As a little kid, all you can really think about is the jolly bearded man in the red suit that travels around the world delivering presents in one night via a reindeer-drawn sleigh. It was a series of raw anticipation: sending letter after letter to the North Pole, making sure you weren’t on the naughty list, perfecting the cookies and milk, and tracking Santa until he was on a direct route to your house.
The whole experience of being a little kid at Christmas is truly unlike any other. It is simply a magical time in your life, but it is an era that eventually comes to end. As you get older and that bearded man in the red suit fades away, the meaning of Christmas changes, and you realize what really matters to people.
I personally think that Christmas should act as a Thanksgiving part two. And what I mean by this is that the focus should be your family and spending quality time with the people you care about. Someone recently asked me what I wanted for Christmas this year, and I really could not come up with an answer for them. And this is not because I didn’t put any thought into what I wanted or needed, but rather because Christmas lists don’t have the excitement to them that they used to have.
Admittedly, opening gifts on Christmas is great, no one can deny that. But to me, that’s not what really Christmas is all about now. Christmas nowadays is driven by consumerism and the obsession about getting the best gift for the best price. This is all well and good, but the focus is too much on making someone happy through what you bought them and not enough on how spending time with them should be enough. How much money you can spend does not equate to happiness, but that’s just how society is now, and it is sad.
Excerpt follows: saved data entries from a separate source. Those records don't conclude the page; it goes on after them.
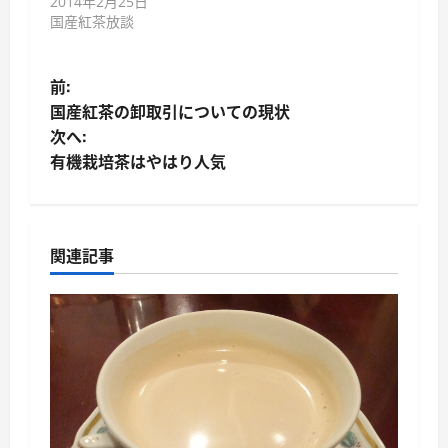
2014年2月25日
国産紅茶放談
投
前:
国産紅茶の卸取引についての現状
稿
次へ:
有機栽培茶はやはり人気
ナ
ビ
ゲ
関連記事
ー
シ
ョ
ン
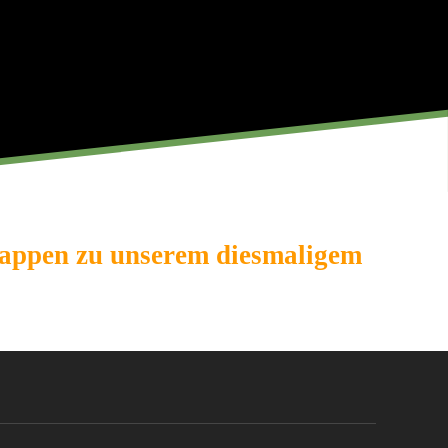
tappen zu unserem diesmaligem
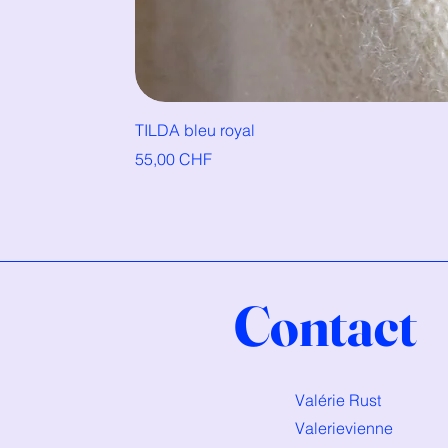
TILDA bleu royal
Prix
55,00 CHF
Contact
Valérie Rust
Valerievienne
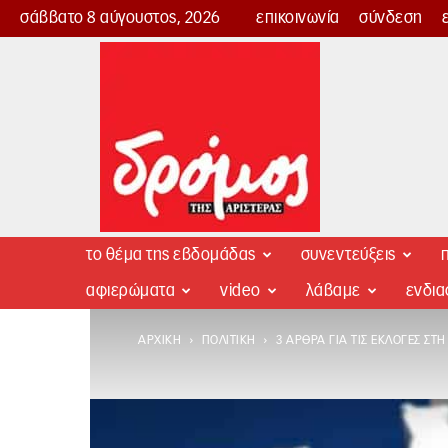
σάββατο 8 αύγουστος, 2026
επικοινωνία
σύνδεση
Δρόμος
της
Αριστεράς
το θέμα της εβδομάδας
συνεντεύξεις
π
αφιερώματα
video
λάβαμε
ενδι
ΑΡΧΙΚΉ
ΠΟΛΙΤΙΚΉ
3 ΆΡΘΡΑ ΓΙΑ ΤΙΣ ΕΚΛΟΓΈΣ ΣΤΗ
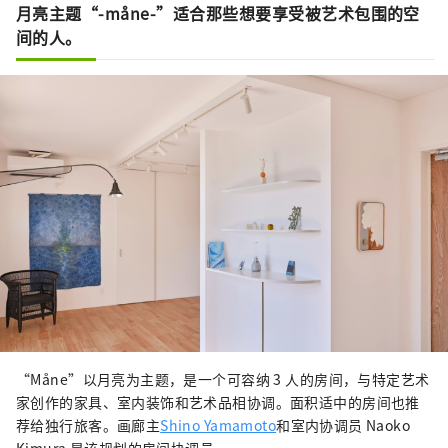
月亮主题“-måne-”适合那些想要享受被艺术包围的空
间的人。
“Måne”以月亮为主题，是一个可容纳 3 人的房间，与特定艺术
家创作的家具、室内装饰和艺术品相协调。面积适中的房间也推
荐给独行旅客。画廊主
Shino Yamamoto
和室内协调员 Naoko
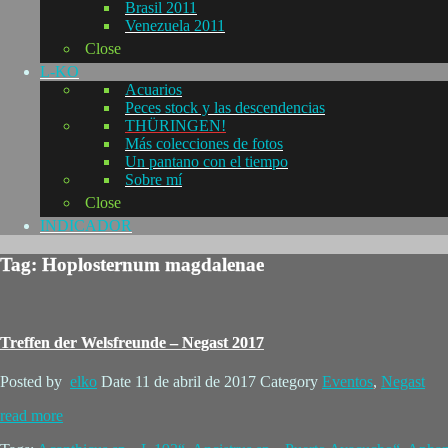
Brasil 2011
Venezuela 2011
Close
L-KO
Acuarios
Peces stock y las descendencias
THÜRINGEN!
Más colecciones de fotos
Un pantano con el tiempo
Sobre mí
Close
INDICADOR
Tag: Hoplosternum magdalenae
Treffen der Welsfreunde – Negast 2017
Posted by
elko
Date
11 de abril de 2017
Category
Eventos
,
Negast
read more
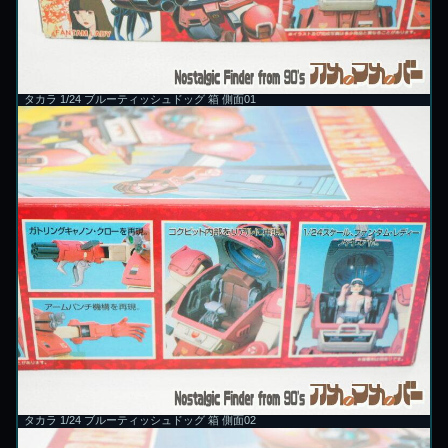
タカラ 1/24 ブルーティッシュドッグ 箱 側面01
タカラ 1/24 ブルーティッシュドッグ 箱 側面02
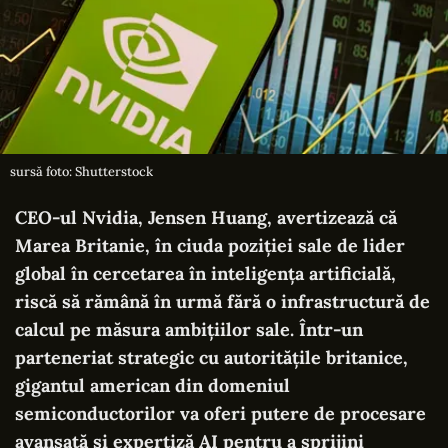
sursă foto: Shutterstock
CEO-ul Nvidia, Jensen Huang, avertizează că
Marea Britanie, în ciuda poziției sale de lider
global în cercetarea în inteligența artificială,
riscă să rămână în urmă fără o infrastructură de
calcul pe măsura ambițiilor sale. Într-un
parteneriat strategic cu autoritățile britanice,
gigantul american din domeniul
semiconductorilor va oferi putere de procesare
avansată și expertiză AI pentru a sprijini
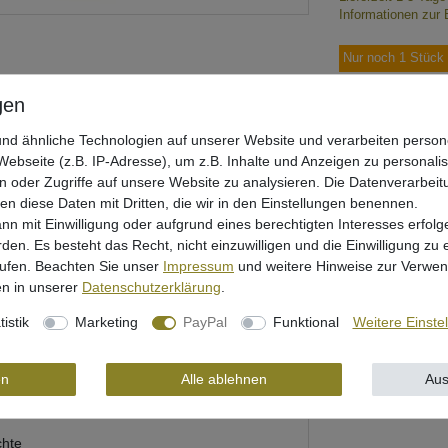
Informationen zur 
Nur noch 1 Stück 
nd ähnliche Technologien auf unserer Website und verarbeiten pers
ebseite (z.B. IP-Adresse), um z.B. Inhalte und Anzeigen zu personali
n oder Zugriffe auf unsere Website zu analysieren. Die Datenverarbeitu
Wunschliste
len diese Daten mit Dritten, die wir in den Einstellungen benennen.
nn mit Einwilligung oder aufgrund eines berechtigten Interesses erfo
rden. Es besteht das Recht, nicht einzuwilligen und die Einwilligung zu
rufen. Beachten Sie unser
Impressum
und weitere Hinweise zur Verwe
n in unserer
Daten­schutz­erklärung
.
rheit
tistik
Marketing
PayPal
Funktional
Weitere Einste
en
Alle ablehnen
Aus
chte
As a college kid who is away from home a majority of the year, I’m just happy to be home and around my family. I wish everyone looked at it as another holiday to celebrate with your family, but with so many people focusing on consumerism, it is hard to do that. That is why I miss being a little kid at Christmas the most. Not because of Santa or Rudolph or writing letters, but because as a little kid, you are oblivious to the fact that society has forgotten the meaning of Christmas.